While a process is not actually being run, i.e. it is not in memory with a runner, one cannot interact with it.
Similarly, as soon as the task disappears, either because the process was intentionally terminated (or unintentionally), the process will never continue running again.
Fig. 10 A systems modelling representation of submitting a process.¶
A process checkpoint is a complete representation of a Process instance in memory that can be stored in the database.
Since it is a complete representation, the Process instance can also be fully reconstructed from such a checkpoint.
At any state transition of a process, a checkpoint will be created, by serializing the process instance and storing it as an attribute on the corresponding process node.

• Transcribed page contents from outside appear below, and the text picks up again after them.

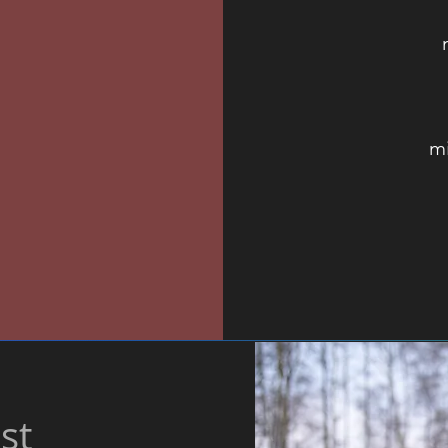
mi
st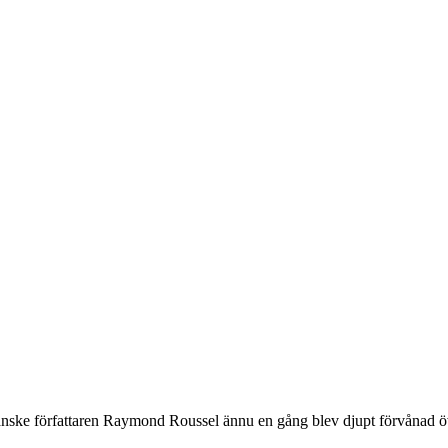
franske författaren Raymond Roussel ännu en gång blev djupt förvånad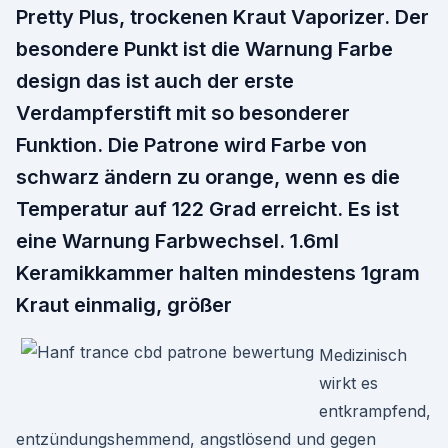
Pretty Plus, trockenen Kraut Vaporizer. Der
besondere Punkt ist die Warnung Farbe
design das ist auch der erste
Verdampferstift mit so besonderer
Funktion. Die Patrone wird Farbe von
schwarz ändern zu orange, wenn es die
Temperatur auf 122 Grad erreicht. Es ist
eine Warnung Farbwechsel. 1.6ml
Keramikkammer halten mindestens 1gram
Kraut einmalig, größer
Medizinisch
wirkt es
entkrampfend,
entzündungshemmend, angstlösend und gegen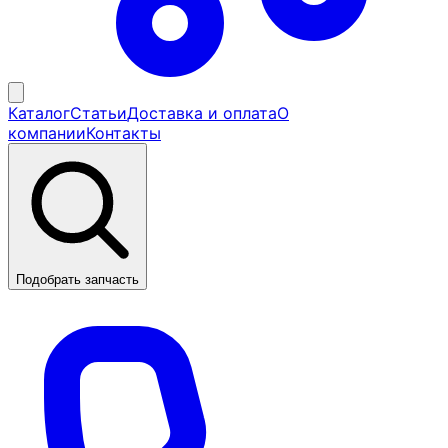
Каталог
Статьи
Доставка и оплата
О
компании
Контакты
Подобрать запчасть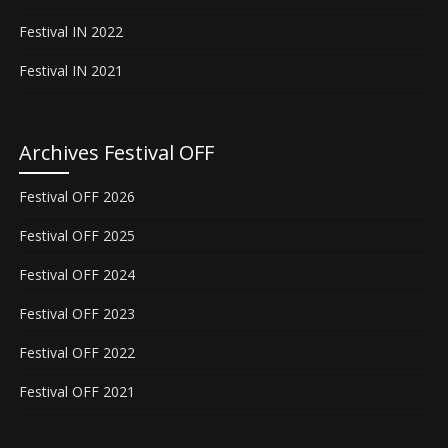
Festival IN 2022
Festival IN 2021
Archives Festival OFF
Festival OFF 2026
Festival OFF 2025
Festival OFF 2024
Festival OFF 2023
Festival OFF 2022
Festival OFF 2021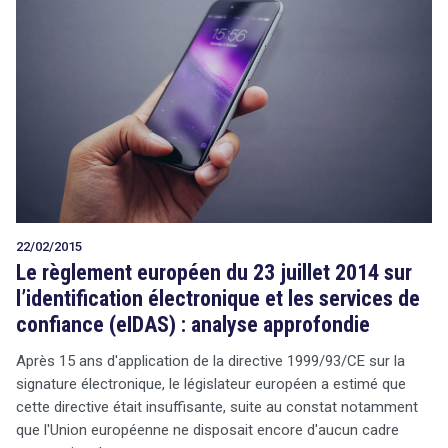
22/02/2015
Le règlement européen du 23 juillet 2014 sur
l’identification électronique et les services de
confiance (eIDAS) : analyse approfondie
Après 15 ans d'application de la directive 1999/93/CE sur la
signature électronique, le législateur européen a estimé que
cette directive était insuffisante, suite au constat notamment
que l'Union européenne ne disposait encore d'aucun cadre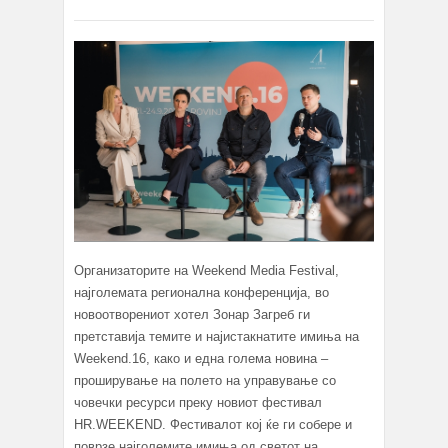
Организаторите на Weekend Media Festival,
најголемата регионална конференција, во
новоотворениот хотел Зонар Загреб ги
претставија темите и најистакнатите имиња на
Weekend.16, како и една голема новина –
проширување на полето на управување со
човечки ресурси преку новиот фестивал
HR.WEEKEND. Фестивалот кој ќе ги собере и
поврзе најголемите имиња од светот на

This mechanism is the final cog in the machine, together with the persisted process queue of RabbitMQ as explained in the previous section, that allows processes to continue after the machine they were running on, has been shut down and restarted.
One of the cardinal rules of AiiDA is that once a node is stored, it is immutable, which means that its attributes can no longer be changed.
This rule is a problem for processes, however, since in order to be able to start running it, its corresponding process node first has to be stored.
However, at that point its attributes, such as the process state or other mutable attributes, can no longer be changed by the engine throughout the lifetime of the corresponding process.
To overcome this limitation, the concept of updatable attributes is introduced.
These are special attributes that are allowed to be changed even when the process node is already stored and the corresponding process is still active.
To mark the point where a process is terminated and even the updatable attributes on the process node are to be considered immutable, the node is sealed.
A sealed process node behaves exactly like a normal stored node, as in all of its attributes are immutable.
In addition, once a process node is sealed, no more incoming or outgoing links can be attached to it.
Unsealed process nodes can also not be exported, because they belong to processes that are still active.
Note that the sealing concept does not apply to data nodes and they are exportable as soon as they are stored.
To determine whether a process node is sealed, one can use the property is_sealed.